EXERCISE DIRECTIONS -
If a line in the data holds the string "including", list it.

Items listed in a dataset:
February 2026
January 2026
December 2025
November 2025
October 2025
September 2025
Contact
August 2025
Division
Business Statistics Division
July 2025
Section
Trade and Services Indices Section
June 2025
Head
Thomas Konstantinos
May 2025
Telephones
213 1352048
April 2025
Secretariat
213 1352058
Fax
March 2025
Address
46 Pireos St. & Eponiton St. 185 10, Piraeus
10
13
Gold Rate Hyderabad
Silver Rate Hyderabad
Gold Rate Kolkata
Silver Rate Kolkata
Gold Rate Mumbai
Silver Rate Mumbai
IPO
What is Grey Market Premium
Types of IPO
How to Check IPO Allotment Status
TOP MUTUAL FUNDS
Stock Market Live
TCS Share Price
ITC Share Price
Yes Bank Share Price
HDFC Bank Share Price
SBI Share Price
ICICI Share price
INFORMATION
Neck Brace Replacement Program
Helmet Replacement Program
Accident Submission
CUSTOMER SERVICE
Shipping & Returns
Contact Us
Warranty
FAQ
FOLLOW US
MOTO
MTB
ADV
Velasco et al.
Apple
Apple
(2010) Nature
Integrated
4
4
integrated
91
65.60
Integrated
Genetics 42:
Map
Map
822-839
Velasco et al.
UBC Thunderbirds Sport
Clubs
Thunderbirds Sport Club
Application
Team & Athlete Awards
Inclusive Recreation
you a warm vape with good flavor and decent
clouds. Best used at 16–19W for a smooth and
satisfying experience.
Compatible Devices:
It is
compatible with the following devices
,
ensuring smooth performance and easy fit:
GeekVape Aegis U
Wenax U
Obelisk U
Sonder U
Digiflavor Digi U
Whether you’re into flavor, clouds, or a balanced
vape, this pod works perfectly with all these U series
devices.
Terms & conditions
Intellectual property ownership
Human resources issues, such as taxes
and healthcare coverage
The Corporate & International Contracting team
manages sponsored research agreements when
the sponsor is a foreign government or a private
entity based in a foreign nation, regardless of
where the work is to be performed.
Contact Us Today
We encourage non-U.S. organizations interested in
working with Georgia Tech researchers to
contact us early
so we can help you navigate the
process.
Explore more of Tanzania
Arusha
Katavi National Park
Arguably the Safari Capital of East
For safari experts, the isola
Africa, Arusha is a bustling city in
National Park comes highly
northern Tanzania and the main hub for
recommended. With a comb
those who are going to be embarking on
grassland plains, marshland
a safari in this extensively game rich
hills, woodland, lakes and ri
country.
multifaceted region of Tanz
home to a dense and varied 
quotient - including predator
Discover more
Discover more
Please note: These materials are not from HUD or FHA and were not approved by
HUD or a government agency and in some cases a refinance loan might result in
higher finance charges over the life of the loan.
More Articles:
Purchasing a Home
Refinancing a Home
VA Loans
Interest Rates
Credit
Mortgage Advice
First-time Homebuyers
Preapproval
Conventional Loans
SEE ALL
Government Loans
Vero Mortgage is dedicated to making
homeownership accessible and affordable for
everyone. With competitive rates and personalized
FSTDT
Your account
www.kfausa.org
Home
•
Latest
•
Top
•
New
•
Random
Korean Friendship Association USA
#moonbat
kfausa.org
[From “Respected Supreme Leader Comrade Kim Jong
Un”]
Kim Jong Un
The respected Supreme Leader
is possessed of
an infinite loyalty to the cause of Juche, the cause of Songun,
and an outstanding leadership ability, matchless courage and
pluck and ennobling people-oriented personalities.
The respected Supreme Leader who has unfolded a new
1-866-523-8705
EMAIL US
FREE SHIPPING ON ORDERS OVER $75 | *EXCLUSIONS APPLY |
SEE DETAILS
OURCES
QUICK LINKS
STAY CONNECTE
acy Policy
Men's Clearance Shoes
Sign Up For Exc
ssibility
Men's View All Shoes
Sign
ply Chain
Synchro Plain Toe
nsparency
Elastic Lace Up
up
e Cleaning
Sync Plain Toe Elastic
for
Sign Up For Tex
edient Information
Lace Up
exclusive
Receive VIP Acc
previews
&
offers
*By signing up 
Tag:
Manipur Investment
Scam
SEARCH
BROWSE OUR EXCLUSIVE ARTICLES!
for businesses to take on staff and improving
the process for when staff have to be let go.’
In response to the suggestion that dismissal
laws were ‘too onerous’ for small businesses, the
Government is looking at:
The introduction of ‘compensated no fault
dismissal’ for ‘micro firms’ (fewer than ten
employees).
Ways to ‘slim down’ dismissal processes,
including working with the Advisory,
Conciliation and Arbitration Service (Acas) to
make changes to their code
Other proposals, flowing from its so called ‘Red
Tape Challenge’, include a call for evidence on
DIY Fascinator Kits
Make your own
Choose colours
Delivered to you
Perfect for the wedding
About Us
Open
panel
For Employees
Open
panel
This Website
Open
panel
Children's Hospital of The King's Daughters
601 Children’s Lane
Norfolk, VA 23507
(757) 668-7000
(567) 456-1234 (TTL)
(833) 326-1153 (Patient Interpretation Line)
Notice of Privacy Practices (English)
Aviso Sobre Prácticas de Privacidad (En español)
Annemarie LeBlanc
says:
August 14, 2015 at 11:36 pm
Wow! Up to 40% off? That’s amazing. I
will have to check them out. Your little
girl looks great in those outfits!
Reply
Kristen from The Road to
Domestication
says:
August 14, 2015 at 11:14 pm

TASK RESULT -
quotient - including predator
including working with the Advisory,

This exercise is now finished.